This work addresses the limitations of existing audio-visual large language models, which rely on 2D perception and struggle to perform accurate sound source localization and spatial reasoning in complex 3D environments. To overcome this, the authors propose a 3D audio-visual large language model framework that integrates RGB-D visual inputs with multi-channel first-order Ambisonics audio. A key innovation is the introduction of Neural Intensity Vectors (Neural IV) to enhance directional acoustic cues. Additionally, they construct SpatialSceneQA, a new benchmark comprising 61,000 samples, for 3D instruction tuning and evaluation. Experimental results demonstrate that the proposed method significantly outperforms 2D baselines across multiple spatial perception and reasoning tasks, underscoring the critical importance of explicit 3D modeling for embodied intelligent systems.

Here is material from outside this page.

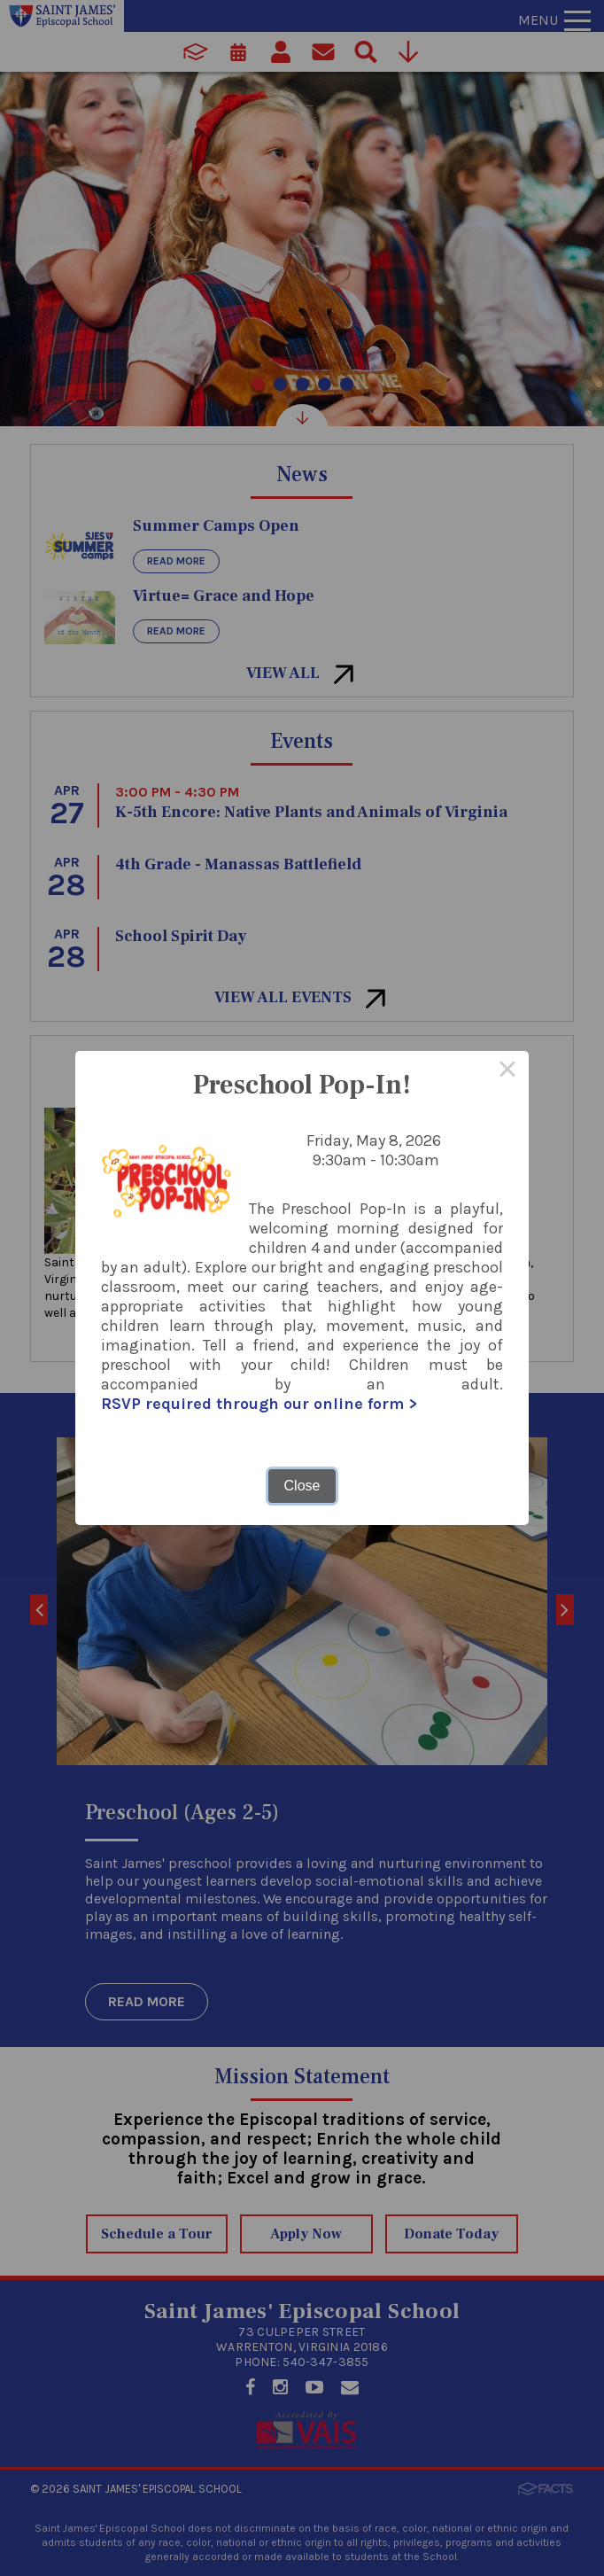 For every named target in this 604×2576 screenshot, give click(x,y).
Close (302, 1485)
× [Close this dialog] (507, 1072)
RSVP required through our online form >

Current audio-visual large language models (AV-LLMs) are predominantly restricted to 2D perception, relying on RGB video and monaural audio. This design choice introduces a fundamental dimensionality mismatch that precludes reliable source localization and spatial reasoning in complex 3D environments. We address this limitation by presenting JAEGER, a framework that extends AV-LLMs to 3D space, to enable joint spatial grounding and reasoning through the integration of RGB-D observations and multi-channel first-order ambisonics. A core contribution of our work is the neural intensity vector (Neural IV), a learned spatial audio representation that encodes robust directional cues to enhance direction-of-arrival estimation, even in adverse acoustic scenarios with overlapping sources. To facilitate large-scale training and systematic evaluation, we propose SpatialSceneQA, a benchmark of 61k instruction-tuning samples curated from simulated physical environments. Extensive experiments demonstrate that our approach consistently surpasses 2D-centric baselines across diverse spatial perception and reasoning tasks, underscoring the necessity of explicit 3D modelling for advancing AI in physical environments. Our source code, pre-trained model checkpoints and datasets will be released upon acceptance.